**What is needed**
Find the lines in the records that carry the word "Torrejón". Copy each one.

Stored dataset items
+--

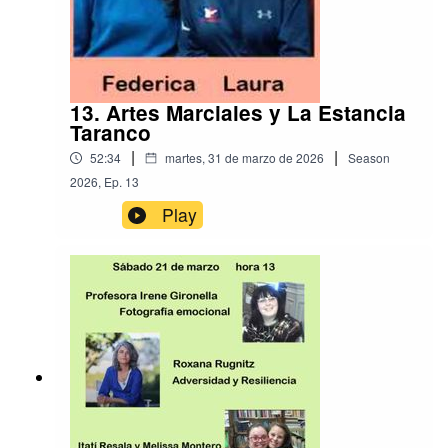
13. Artes Marciales y La Estancia
Taranco
|
|
52:34
martes, 31 de marzo de 2026
Season
2026
,
Ep.
13
Play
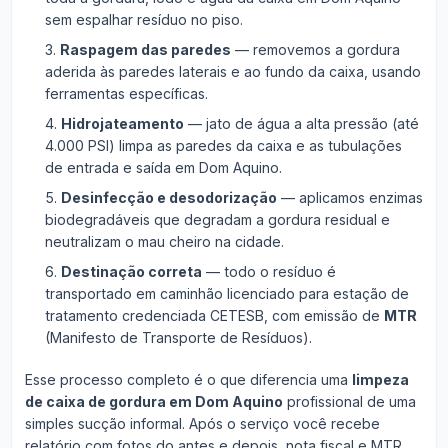
sem espalhar resíduo no piso.
Raspagem das paredes
— removemos a gordura
aderida às paredes laterais e ao fundo da caixa, usando
ferramentas específicas.
Hidrojateamento
— jato de água a alta pressão (até
4.000 PSI) limpa as paredes da caixa e as tubulações
de entrada e saída em Dom Aquino.
Desinfecção e desodorização
— aplicamos enzimas
biodegradáveis que degradam a gordura residual e
neutralizam o mau cheiro na cidade.
Destinação correta
— todo o resíduo é
transportado em caminhão licenciado para estação de
tratamento credenciada CETESB, com emissão de
MTR
(Manifesto de Transporte de Resíduos).
Esse processo completo é o que diferencia uma
limpeza
de caixa de gordura em Dom Aquino
profissional de uma
simples sucção informal. Após o serviço você recebe
relatório com fotos do antes e depois, nota fiscal e MTR.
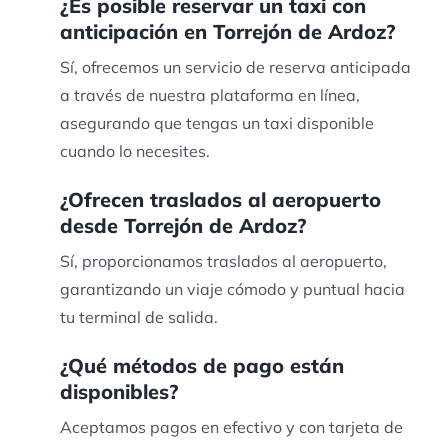
¿Es posible reservar un taxi con
anticipación en Torrejón de Ardoz?
Sí, ofrecemos un servicio de reserva anticipada
a través de nuestra plataforma en línea,
asegurando que tengas un taxi disponible
cuando lo necesites.
¿Ofrecen traslados al aeropuerto
desde Torrejón de Ardoz?
Sí, proporcionamos traslados al aeropuerto,
garantizando un viaje cómodo y puntual hacia
tu terminal de salida.
¿Qué métodos de pago están
disponibles?
Aceptamos pagos en efectivo y con tarjeta de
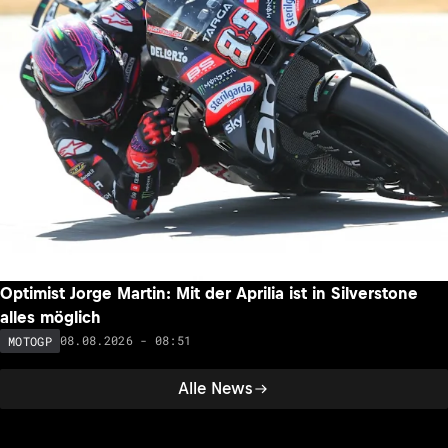
Optimist Jorge Martin: Mit der Aprilia ist in Silverstone
alles möglich
08.08.2026 - 08:51
MOTOGP
Alle News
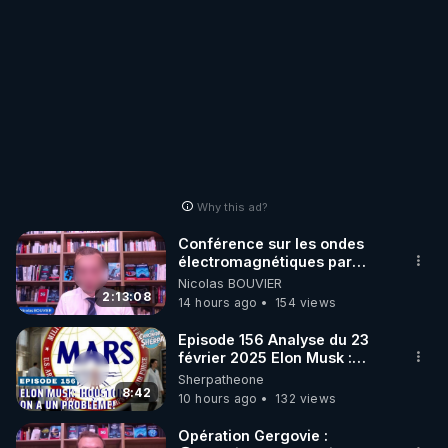
Why this ad?
Conférence sur les ondes
électromagnétiques par
Grégoire Caustru et Bart de
Nicolas BOUVIER
Wever !
2:13:08
14 hours ago
154 views
Episode 156 Analyse du 23
février 2025 Elon Musk :
Houston , on a un problème !
Sherpatheone
8:42
10 hours ago
132 views
Opération Gergovie :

+--

**The completed task**
anticipación en Torrejón de Ardoz?
desde Torrejón de Ardoz?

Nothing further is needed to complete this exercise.